Yeah, I quickly turned around and walked out. So two hours later, my dad was shitting around in the garage and left me to rake our one acre yard by myself. He burned the leaves, but that was about it. I can see how throwing a match can be such a demanding task though…

He did the same thing to my mom. We transfer a bunch of junk from the garage my parents like to call the “Family Room” to our Real garage, which is separated from our house, but as big as our house, that is still packed to the walls with junk. He said to her, “We need to go through some of that stuff out there.”

When my dad says, “We” he really means YOU. I’m not sure what he was doing, I was raking leaves, but my mom had nothing nice to say about him. She baked pies for Thanksgiving because we went to my Aunt’s house.

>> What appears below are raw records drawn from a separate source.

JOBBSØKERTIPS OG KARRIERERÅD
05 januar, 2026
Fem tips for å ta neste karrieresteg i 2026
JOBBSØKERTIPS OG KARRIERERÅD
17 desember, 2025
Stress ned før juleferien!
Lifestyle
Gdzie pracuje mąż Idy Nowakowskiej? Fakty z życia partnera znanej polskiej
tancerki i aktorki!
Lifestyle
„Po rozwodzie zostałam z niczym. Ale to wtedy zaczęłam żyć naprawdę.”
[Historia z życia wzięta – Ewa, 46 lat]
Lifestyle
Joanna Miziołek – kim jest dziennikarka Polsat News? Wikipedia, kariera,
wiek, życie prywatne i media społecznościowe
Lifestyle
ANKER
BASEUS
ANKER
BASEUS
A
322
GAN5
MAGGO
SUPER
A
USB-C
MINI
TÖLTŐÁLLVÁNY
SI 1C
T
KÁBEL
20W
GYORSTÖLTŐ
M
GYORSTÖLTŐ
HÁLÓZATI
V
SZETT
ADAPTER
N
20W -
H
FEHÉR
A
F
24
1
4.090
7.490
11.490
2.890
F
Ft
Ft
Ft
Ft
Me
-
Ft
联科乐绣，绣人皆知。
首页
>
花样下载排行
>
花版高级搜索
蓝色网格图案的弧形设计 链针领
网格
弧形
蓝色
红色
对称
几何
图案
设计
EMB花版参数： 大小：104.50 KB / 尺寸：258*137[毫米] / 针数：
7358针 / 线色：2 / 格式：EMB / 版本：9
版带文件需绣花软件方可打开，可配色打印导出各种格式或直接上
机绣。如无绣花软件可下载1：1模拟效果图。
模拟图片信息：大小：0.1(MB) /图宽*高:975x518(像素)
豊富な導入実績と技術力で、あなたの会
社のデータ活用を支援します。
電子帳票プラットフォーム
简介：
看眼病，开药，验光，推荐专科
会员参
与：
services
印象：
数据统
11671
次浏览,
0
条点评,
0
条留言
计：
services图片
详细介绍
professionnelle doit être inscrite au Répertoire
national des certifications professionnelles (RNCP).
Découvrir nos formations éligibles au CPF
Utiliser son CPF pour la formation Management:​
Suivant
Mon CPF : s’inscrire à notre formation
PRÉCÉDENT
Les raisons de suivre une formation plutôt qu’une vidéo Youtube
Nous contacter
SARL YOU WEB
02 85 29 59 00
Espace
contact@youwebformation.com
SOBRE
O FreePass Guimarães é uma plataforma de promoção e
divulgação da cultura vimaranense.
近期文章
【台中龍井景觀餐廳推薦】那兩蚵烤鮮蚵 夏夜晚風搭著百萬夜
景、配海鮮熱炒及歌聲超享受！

We had about four hours of eating and visiting as a Holiday vacation, the rest of the time was spent in work and sleeping. As of the junk, it’s Hilarious! We got charged a commercial bill from our garbage men, and we have fourteen boxes of stuff going to the Salvation Army!

The thing that makes it funny is that we merely got through an 18th of the crap at best! I was so pissed about having to do it, but in the end, watching my dad get that commercial bill and seeing the car over laden with stuff we don’t use anymore was nothing short of hilarious! Anyway, I’ll report more later. It’s good to be back, its good be blogging, and it’s certainly good to be back in routine.

Anthony Casimire Signing off
Posted by Anthony Casimire at 8:53 AM - No Comments   Add a Comment  
 

 A little about me...
 

Today is going very well. I wouldn’t have even bothered coming to school today except for the fact that as long as I have under five absences and am passing the class, I don’t have to take semester finals. I’ve only missed three days (four in Culinary arts because I skipped a boring three hour seminar.) I figured that there wasn’t going to be ANY work today, and I was right.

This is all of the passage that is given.